• WHAT IS EXPECTED: Below are entries. Reproduce exactly the lines between the line holding "Změna financování" and the line holding "Su nombre de", inclusive, and only those.

######

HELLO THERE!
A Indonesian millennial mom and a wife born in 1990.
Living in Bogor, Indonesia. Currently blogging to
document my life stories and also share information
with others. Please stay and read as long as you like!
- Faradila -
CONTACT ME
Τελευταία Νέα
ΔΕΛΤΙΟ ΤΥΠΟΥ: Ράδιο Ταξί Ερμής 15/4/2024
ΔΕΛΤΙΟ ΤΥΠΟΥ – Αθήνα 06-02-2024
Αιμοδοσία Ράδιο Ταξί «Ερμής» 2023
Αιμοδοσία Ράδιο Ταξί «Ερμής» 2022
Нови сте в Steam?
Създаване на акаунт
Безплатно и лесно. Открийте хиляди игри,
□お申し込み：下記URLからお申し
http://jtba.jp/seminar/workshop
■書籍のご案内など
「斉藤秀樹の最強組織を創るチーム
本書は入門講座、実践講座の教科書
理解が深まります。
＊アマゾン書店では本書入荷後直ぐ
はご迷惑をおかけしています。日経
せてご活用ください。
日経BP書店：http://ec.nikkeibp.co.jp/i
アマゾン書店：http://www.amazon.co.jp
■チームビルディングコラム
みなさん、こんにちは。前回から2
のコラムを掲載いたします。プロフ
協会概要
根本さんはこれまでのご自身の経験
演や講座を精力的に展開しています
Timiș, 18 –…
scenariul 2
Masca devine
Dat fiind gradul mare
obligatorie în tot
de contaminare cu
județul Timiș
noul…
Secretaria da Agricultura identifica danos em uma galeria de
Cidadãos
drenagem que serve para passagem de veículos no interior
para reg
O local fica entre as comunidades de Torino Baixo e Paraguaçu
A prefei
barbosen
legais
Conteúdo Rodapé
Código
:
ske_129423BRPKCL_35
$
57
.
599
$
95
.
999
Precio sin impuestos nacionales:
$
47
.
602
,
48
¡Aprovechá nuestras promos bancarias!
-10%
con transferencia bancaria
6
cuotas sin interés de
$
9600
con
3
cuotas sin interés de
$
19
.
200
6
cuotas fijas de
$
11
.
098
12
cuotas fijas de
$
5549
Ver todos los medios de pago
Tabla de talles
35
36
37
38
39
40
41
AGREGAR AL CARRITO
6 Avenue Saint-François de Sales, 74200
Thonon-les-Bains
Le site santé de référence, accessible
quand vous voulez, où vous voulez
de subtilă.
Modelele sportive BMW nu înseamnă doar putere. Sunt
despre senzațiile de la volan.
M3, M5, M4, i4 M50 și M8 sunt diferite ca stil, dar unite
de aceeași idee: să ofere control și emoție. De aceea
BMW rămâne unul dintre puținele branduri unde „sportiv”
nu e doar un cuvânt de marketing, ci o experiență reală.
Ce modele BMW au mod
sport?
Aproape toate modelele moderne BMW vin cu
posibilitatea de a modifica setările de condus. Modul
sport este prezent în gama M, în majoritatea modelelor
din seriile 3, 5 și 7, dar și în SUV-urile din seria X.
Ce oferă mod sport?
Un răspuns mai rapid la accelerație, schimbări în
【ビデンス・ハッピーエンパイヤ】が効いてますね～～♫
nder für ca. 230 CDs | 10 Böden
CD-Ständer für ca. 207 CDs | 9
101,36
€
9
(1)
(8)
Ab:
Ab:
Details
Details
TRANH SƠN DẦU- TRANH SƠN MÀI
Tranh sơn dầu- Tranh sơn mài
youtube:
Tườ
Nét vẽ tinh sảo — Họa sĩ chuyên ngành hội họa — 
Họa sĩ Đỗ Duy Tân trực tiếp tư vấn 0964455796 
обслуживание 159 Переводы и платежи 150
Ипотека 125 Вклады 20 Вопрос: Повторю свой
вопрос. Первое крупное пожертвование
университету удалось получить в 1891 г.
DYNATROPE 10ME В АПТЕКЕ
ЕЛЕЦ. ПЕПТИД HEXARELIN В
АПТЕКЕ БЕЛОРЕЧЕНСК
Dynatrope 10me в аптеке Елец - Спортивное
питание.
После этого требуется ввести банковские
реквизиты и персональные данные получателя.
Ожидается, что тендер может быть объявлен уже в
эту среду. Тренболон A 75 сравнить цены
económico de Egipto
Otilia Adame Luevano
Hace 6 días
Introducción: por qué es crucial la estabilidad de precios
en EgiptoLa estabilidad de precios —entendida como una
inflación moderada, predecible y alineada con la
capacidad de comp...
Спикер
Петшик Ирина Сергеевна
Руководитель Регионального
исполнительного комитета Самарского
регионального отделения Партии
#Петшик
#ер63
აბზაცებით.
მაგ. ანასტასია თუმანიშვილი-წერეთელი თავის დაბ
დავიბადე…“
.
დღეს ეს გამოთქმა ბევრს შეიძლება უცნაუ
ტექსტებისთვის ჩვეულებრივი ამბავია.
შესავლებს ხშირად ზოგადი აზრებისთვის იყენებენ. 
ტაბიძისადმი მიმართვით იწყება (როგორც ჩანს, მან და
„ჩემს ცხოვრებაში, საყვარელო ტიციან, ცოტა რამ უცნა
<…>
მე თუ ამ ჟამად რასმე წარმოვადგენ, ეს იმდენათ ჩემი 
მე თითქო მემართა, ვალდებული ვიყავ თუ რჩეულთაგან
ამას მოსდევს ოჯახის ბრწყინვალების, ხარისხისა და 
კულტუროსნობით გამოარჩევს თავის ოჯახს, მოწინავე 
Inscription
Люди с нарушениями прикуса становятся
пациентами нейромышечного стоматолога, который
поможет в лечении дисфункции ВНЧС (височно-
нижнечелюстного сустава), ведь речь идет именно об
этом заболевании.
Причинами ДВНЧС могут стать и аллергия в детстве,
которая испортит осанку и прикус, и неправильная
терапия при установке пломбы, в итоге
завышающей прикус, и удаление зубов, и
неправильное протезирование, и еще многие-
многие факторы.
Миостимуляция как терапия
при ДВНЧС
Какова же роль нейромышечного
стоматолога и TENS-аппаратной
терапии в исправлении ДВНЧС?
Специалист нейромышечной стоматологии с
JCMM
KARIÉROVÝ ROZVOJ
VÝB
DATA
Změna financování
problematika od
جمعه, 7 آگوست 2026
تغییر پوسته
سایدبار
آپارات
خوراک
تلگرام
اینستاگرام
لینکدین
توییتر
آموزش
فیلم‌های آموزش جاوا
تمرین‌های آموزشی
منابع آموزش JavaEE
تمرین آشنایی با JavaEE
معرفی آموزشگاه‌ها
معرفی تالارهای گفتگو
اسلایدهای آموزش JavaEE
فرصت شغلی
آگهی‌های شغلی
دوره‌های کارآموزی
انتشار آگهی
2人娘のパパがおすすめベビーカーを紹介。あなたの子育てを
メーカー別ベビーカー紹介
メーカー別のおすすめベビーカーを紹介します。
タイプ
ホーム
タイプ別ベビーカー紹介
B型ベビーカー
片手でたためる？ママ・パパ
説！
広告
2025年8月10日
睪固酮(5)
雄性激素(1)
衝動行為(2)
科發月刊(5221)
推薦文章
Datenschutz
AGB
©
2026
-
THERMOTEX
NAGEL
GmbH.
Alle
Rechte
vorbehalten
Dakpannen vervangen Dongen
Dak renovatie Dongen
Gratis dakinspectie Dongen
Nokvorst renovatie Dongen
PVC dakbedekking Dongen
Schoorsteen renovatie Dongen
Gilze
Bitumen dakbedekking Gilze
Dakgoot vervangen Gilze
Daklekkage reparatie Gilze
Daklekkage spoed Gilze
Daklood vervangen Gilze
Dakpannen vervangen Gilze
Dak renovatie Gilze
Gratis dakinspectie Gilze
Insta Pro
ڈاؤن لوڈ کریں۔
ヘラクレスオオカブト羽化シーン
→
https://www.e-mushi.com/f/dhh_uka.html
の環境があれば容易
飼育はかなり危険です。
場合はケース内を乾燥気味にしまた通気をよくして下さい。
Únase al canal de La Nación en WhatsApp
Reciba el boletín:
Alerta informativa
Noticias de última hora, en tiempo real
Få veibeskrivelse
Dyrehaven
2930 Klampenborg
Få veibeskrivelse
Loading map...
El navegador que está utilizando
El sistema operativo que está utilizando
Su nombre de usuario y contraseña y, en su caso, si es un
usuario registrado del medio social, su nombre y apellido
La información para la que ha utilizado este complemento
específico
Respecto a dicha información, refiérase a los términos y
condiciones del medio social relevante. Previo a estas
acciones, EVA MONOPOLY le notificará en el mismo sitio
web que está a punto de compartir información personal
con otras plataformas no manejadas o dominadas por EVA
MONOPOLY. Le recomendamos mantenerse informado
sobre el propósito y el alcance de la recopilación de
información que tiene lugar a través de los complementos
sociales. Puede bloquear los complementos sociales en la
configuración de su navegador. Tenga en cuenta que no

######

• ANSWER TO THIS PROBLEM:
Změna financování
problematika od
جمعه, 7 آگوست 2026
تغییر پوسته
سایدبار
آپارات
خوراک
تلگرام
اینستاگرام
لینکدین
توییتر
آموزش
فیلم‌های آموزش جاوا
تمرین‌های آموزشی
منابع آموزش JavaEE
تمرین آشنایی با JavaEE
معرفی آموزشگاه‌ها
معرفی تالارهای گفتگو
اسلایدهای آموزش JavaEE
فرصت شغلی
آگهی‌های شغلی
دوره‌های کارآموزی
انتشار آگهی
2人娘のパパがおすすめベビーカーを紹介。あなたの子育てを
メーカー別ベビーカー紹介
メーカー別のおすすめベビーカーを紹介します。
タイプ
ホーム
タイプ別ベビーカー紹介
B型ベビーカー
片手でたためる？ママ・パパ
説！
広告
2025年8月10日
睪固酮(5)
雄性激素(1)
衝動行為(2)
科發月刊(5221)
推薦文章
Datenschutz
AGB
©
2026
-
THERMOTEX
NAGEL
GmbH.
Alle
Rechte
vorbehalten
Dakpannen vervangen Dongen
Dak renovatie Dongen
Gratis dakinspectie Dongen
Nokvorst renovatie Dongen
PVC dakbedekking Dongen
Schoorsteen renovatie Dongen
Gilze
Bitumen dakbedekking Gilze
Dakgoot vervangen Gilze
Daklekkage reparatie Gilze
Daklekkage spoed Gilze
Daklood vervangen Gilze
Dakpannen vervangen Gilze
Dak renovatie Gilze
Gratis dakinspectie Gilze
Insta Pro
ڈاؤن لوڈ کریں۔
ヘラクレスオオカブト羽化シーン
→
https://www.e-mushi.com/f/dhh_uka.html
の環境があれば容易
飼育はかなり危険です。
場合はケース内を乾燥気味にしまた通気をよくして下さい。
Únase al canal de La Nación en WhatsApp
Reciba el boletín:
Alerta informativa
Noticias de última hora, en tiempo real
Få veibeskrivelse
Dyrehaven
2930 Klampenborg
Få veibeskrivelse
Loading map...
El navegador que está utilizando
El sistema operativo que está utilizando
Su nombre de usuario y contraseña y, en su caso, si es un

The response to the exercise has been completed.